Understanding Salmonella Infection In Hamsters

Salmonella is a highly contagious bacterial infection that hamsters can contract when they come into contact with contaminated water, food or bedding material. Salmonella can make your hamster seriously ill, and it can even be fatal if your hamster does not receive prompt treatment. If your hamster has salmonella they can pass it to you and to other pets they come into contact with, so they should be handled as little as possible. It's best practice to wear gloves when handling a sick hamster and you should wash your hands immediately after handling them or their food and water bowls.
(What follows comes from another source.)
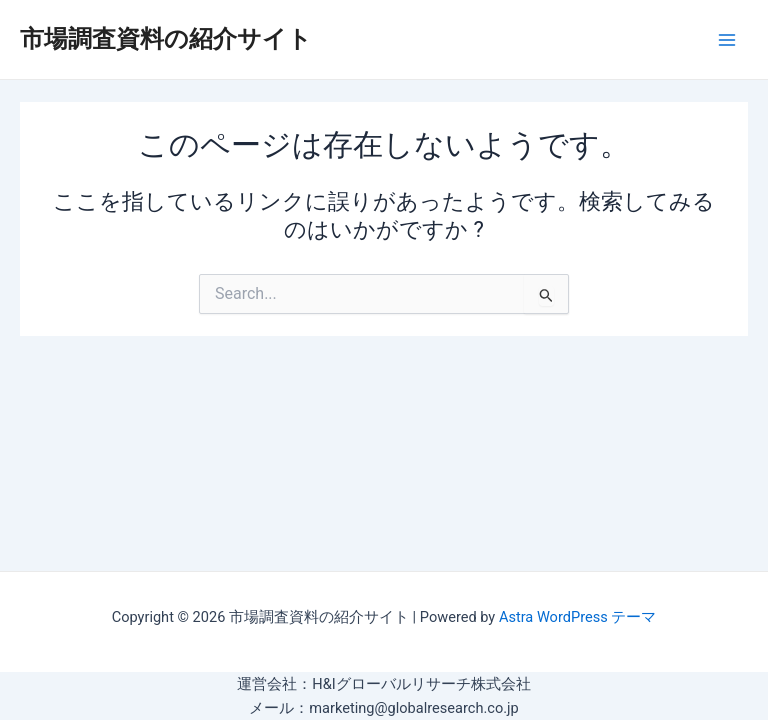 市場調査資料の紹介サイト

Symptoms Of Salmonella Infection

Symptoms of salmonella develop quickly and include vomiting, diarrhoea and loss of appetite. Your hamster will quickly become dehydrated from fluid loss and this will make them lethargic, which may present as them withdrawing from social interaction and not wanting to be handled. Dehydration can lead to organ damage, which can be fatal, so immediate care is required to restore your hamster's electrolyte levels. Abdominal distension and pain are also common symptoms of salmonella, and hamsters with a distended abdomen should be handled extremely gently to avoid the risk of internal damage.

Treating Salmonella Infection

Diagnosing a hamster with salmonella involves collecting a stool sample to identify the strain of bacteria causing the infection. Your vet will also ask you to explain the symptoms you've observed in your hamster, and it may be necessary to obtain a blood sample to check the health of your hamster's organs and determine whether they are dehydrated.

Your hamster will be prescribed antibiotics and may have to stay at the veterinary surgery for a day or two for observation. Fluids and electrolyte supplements will be given if your hamster is dehydrated, and they may also be given medication to stop them from being sick. Fighting off a salmonella infection can leave your hamster with depleted energy reserves, and when they are recovering at home they will need a quiet, calm place to rest that's separate from other pets and young children. Your vet will arrange a follow-up appointment to confirm the infection has been eradicated and they will give you the go-ahead to reintegrate your hamster with other pets and people.

Salmonella infection is a serious health concern for a small hamster, and if you think your hamster could have contracted this type of infection, you should arrange veterinary care for them right away. If your hamster starts displaying symptoms of salmonella infection outside of normal working hours, don't wait until your veterinary practice reopens to get them checked over. Instead, contact your local out-of-hours veterinary practice for support.